To some, an "equal opportunity" means having color-blind applications for things like college and jobs. Ethnicity (or even names, as some names are associated with ethnicity--take the surname Garcia, for example) would not even have a space on the application, only qualifications would be given. However, as brought up by Pincus's article, this may not be enough. Pincus brings up the fact that blacks were discriminated against in the 1950s housing boom, and so their descendants now may not live in the same upscale neighborhoods as whites, or have the extra money to move since the 1950s generation was not able to get loans from banks, making them economically poorer than whites. So maybe being color-blind isn't enough. I'm not a sociologist, so I can't really say, but it seems to me that affirmative action still isn't really the way to go. It's sad that we can't find a solution, but it's truly sad that we need this solution at all.
However, I do have to say that Pincus's article enlightened me about my previous beliefs that I would get denied to a college because I wasn't a minority. I never knew how much opportunity really was (or wasn't) taken away from whites by affirmative action, and now I know it really isn't that much at all. Therefore, I'm not ever going to use that in my argument against affirmative action again.

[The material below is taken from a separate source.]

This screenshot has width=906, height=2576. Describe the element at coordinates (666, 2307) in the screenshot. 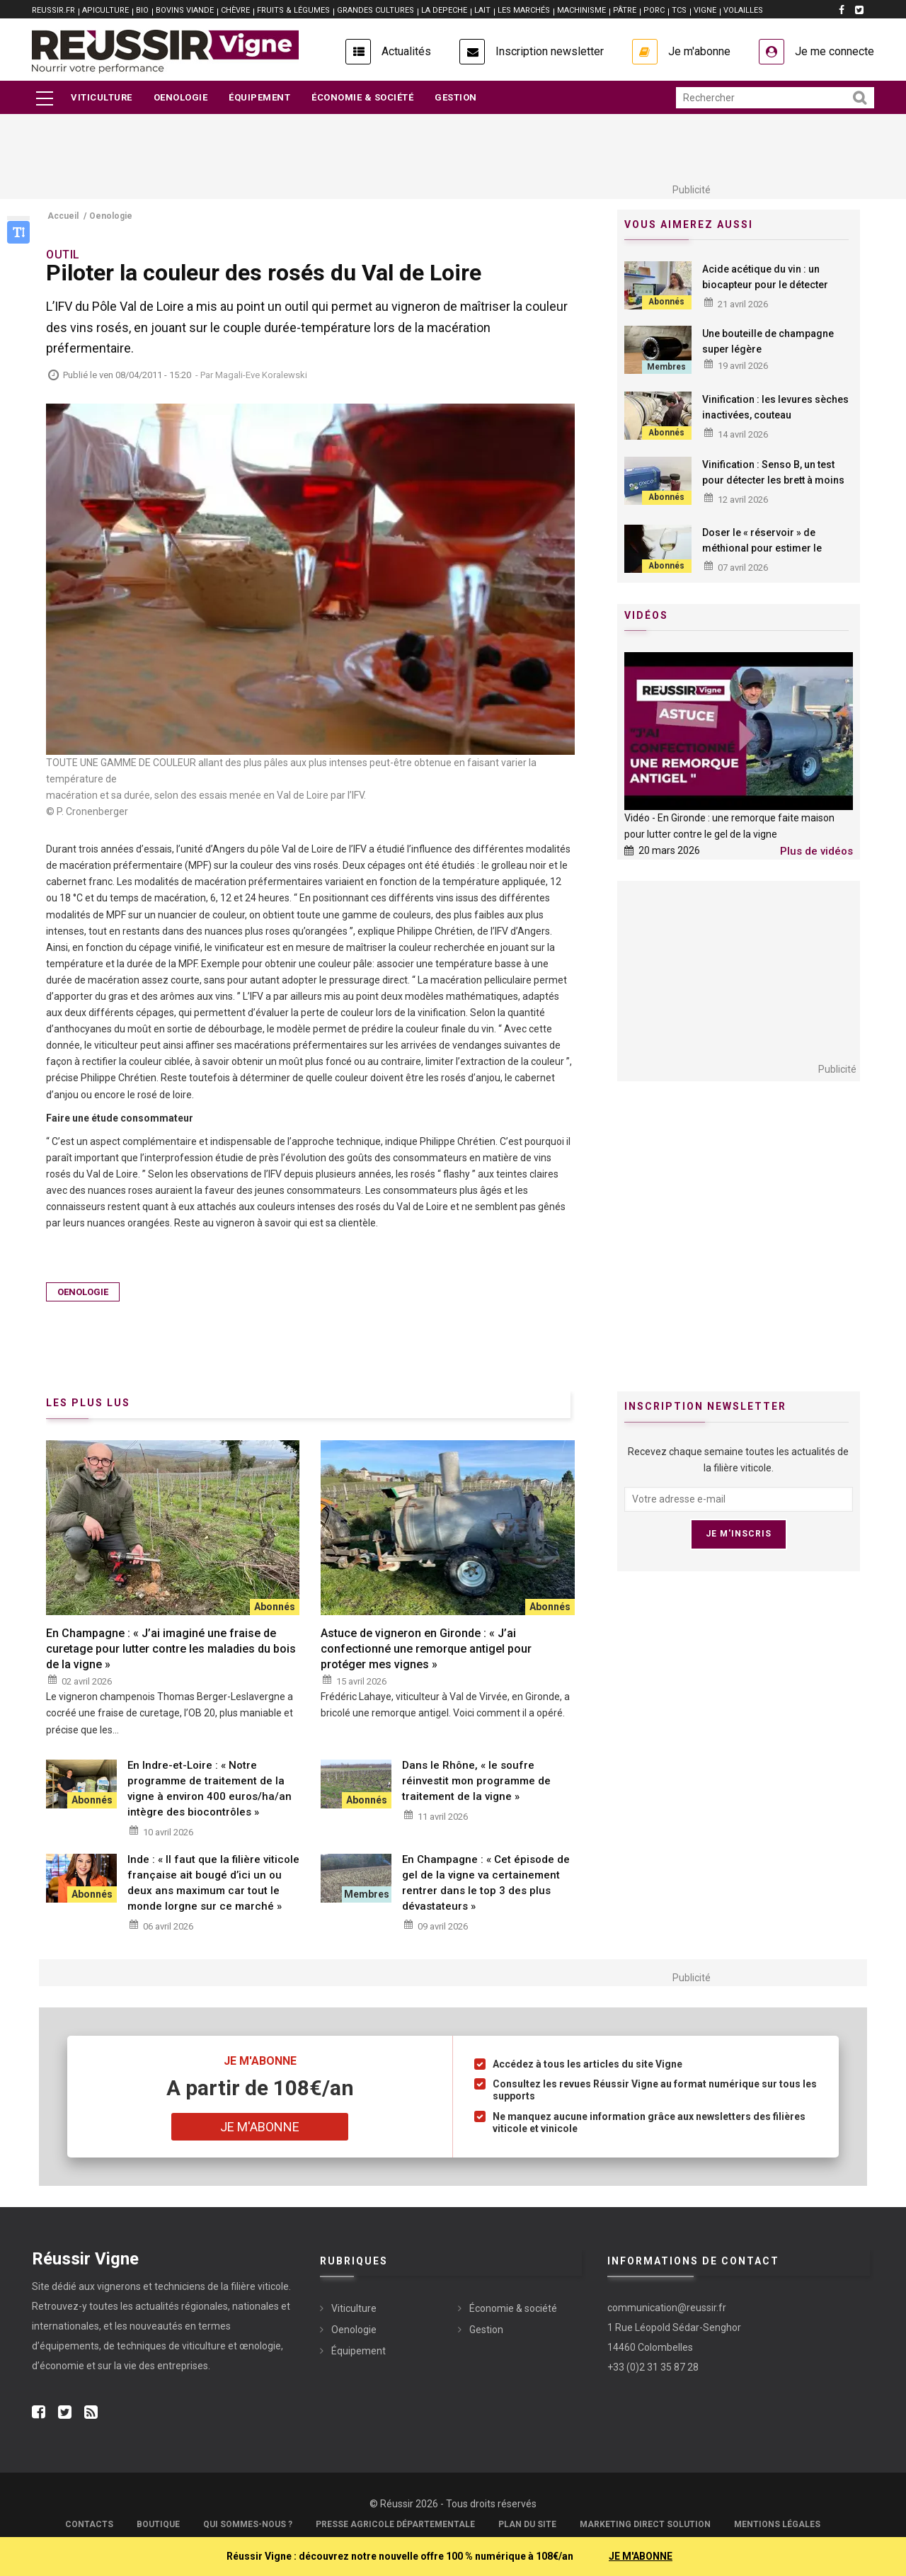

While I went on a tangent from my original plan up there, I still have something to say about my beliefs, and these ones haven't changed. In 11th grade, I had to read an article dealing with affirmative action in my AP American History class. This article affected me greatly, mainly because it was easy to understand (unlike this one...) and I'm sorry to say that I don't remember the title or author to share with you. One thing that I drew from that article is that affirmative action isn't entirely what the civil rights activists of the 1960s wanted. Affirmative action gives privileges to people based on race...isn't that still racism, even if those people are minorities? The civil rights activists didn't want minorities to get jobs or get into college because of their race, they just wanted their qualifications to be acknowledged, and to not be held back because of their race!
So basically, what I'm trying to say is that affirmative action really isn't that bad for whites, so we should stop complaining about "our opportunities" getting taken away. However, I still don't think it's the solution to our racism problems here in the US. After all, affirmative action is still generating animosity between people and is even making white people more racist, since they feel the minorities have stolen their spots. Both sides of this argument are very heated; I wanted to mention how biased Pincus is, basically calling his opponents uneducated, but an article written from a different point of view would be just as biased. While I can't propose anything better than affirmative action (since a color-blind world "obviously" can't work according to Pincus), I really wish we could find a solution that truly is fair and gives everyone the same opportunities.